**Your objective**
Please write out the listing exactly, leaving each picture out.

**Given entries**
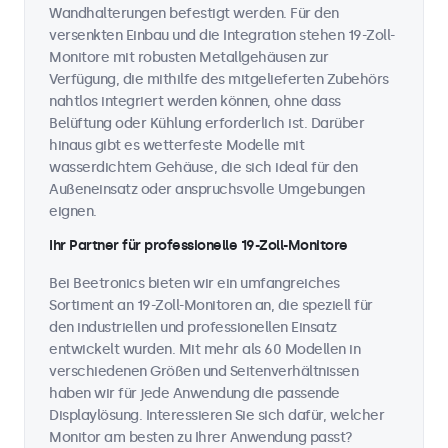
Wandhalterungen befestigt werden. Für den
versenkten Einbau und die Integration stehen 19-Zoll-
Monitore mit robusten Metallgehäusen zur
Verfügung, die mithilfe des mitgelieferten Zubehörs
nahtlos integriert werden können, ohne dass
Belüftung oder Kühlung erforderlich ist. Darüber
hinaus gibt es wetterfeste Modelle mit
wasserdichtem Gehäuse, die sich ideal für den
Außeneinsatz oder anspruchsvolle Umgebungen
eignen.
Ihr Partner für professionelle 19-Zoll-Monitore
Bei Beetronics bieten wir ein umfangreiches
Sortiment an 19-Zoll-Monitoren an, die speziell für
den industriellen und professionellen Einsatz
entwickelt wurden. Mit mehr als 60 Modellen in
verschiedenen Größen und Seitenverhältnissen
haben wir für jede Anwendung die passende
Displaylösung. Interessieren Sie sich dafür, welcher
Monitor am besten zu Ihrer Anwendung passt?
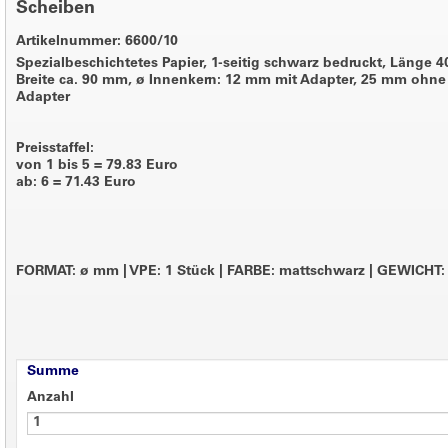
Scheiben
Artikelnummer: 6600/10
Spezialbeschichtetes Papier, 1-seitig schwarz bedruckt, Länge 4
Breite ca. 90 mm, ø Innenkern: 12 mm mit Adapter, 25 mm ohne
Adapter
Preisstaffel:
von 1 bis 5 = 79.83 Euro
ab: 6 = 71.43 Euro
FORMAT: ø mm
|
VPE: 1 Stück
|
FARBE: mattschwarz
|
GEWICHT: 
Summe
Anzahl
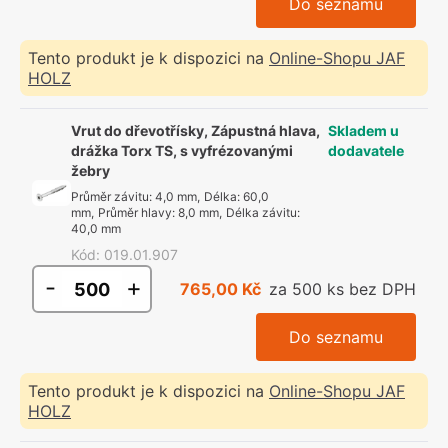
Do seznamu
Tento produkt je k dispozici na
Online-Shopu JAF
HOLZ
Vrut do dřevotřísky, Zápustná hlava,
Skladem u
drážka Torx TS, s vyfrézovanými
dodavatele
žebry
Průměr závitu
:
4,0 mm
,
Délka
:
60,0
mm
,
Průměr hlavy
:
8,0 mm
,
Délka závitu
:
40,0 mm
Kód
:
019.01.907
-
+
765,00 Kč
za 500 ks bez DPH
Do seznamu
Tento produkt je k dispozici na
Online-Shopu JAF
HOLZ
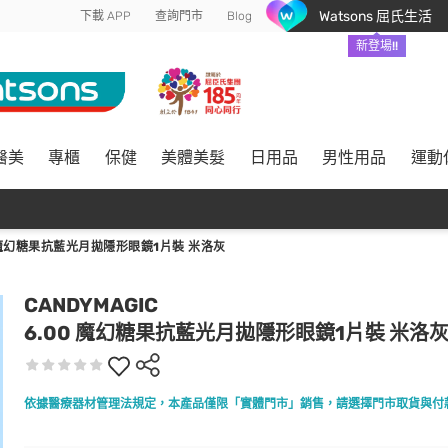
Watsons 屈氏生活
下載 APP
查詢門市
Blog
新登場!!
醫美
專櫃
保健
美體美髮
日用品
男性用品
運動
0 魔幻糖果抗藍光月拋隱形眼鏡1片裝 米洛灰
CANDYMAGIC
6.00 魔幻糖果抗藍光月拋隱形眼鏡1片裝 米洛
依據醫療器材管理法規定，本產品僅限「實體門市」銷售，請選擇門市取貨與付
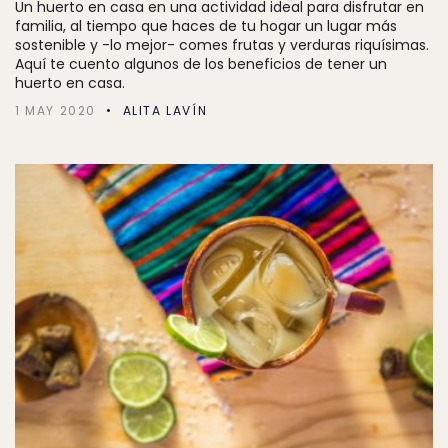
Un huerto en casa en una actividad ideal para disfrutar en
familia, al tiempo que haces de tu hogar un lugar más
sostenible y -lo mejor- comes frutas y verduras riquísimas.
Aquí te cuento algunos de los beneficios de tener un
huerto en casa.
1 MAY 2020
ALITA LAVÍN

**Answer box**
Wandhalterungen befestigt werden. Für den
versenkten Einbau und die Integration stehen 19-Zoll-
Monitore mit robusten Metallgehäusen zur
Verfügung, die mithilfe des mitgelieferten Zubehörs
nahtlos integriert werden können, ohne dass
Belüftung oder Kühlung erforderlich ist. Darüber
hinaus gibt es wetterfeste Modelle mit
wasserdichtem Gehäuse, die sich ideal für den
Außeneinsatz oder anspruchsvolle Umgebungen
eignen.
Ihr Partner für professionelle 19-Zoll-Monitore
Bei Beetronics bieten wir ein umfangreiches
Sortiment an 19-Zoll-Monitoren an, die speziell für
den industriellen und professionellen Einsatz
entwickelt wurden. Mit mehr als 60 Modellen in
verschiedenen Größen und Seitenverhältnissen
haben wir für jede Anwendung die passende
Displaylösung. Interessieren Sie sich dafür, welcher
Monitor am besten zu Ihrer Anwendung passt?
Scheiben
Artikelnummer: 6600/10
Spezialbeschichtetes Papier, 1-seitig schwarz bedruckt, Länge 4
Breite ca. 90 mm, ø Innenkern: 12 mm mit Adapter, 25 mm ohne
Adapter
Preisstaffel:
von 1 bis 5 = 79.83 Euro
ab: 6 = 71.43 Euro
FORMAT: ø mm
|
VPE: 1 Stück
|
FARBE: mattschwarz
|
GEWICHT: 
Summe
Anzahl
Do seznamu
Tento produkt je k dispozici na
Online-Shopu JAF
HOLZ
Vrut do dřevotřísky, Zápustná hlava,
Skladem u
drážka Torx TS, s vyfrézovanými
dodavatele
žebry
Průměr závitu
:
4,0 mm
,
Délka
:
60,0
mm
,
Průměr hlavy
:
8,0 mm
,
Délka závitu
:
40,0 mm
Kód
:
019.01.907
-
+
765,00 Kč
za 500 ks bez DPH
Do seznamu
Tento produkt je k dispozici na
Online-Shopu JAF
HOLZ
Watsons 屈氏生活
下載 APP
查詢門市
Blog
新登場!!
醫美
專櫃
保健
美體美髮
日用品
男性用品
運動
0 魔幻糖果抗藍光月拋隱形眼鏡1片裝 米洛灰
CANDYMAGIC
6.00 魔幻糖果抗藍光月拋隱形眼鏡1片裝 米洛
依據醫療器材管理法規定，本產品僅限「實體門市」銷售，請選擇門市取貨與付
Un huerto en casa en una actividad ideal para disfrutar en
familia, al tiempo que haces de tu hogar un lugar más
sostenible y -lo mejor- comes frutas y verduras riquísimas.
Aquí te cuento algunos de los beneficios de tener un
huerto en casa.
1 MAY 2020
ALITA LAVÍN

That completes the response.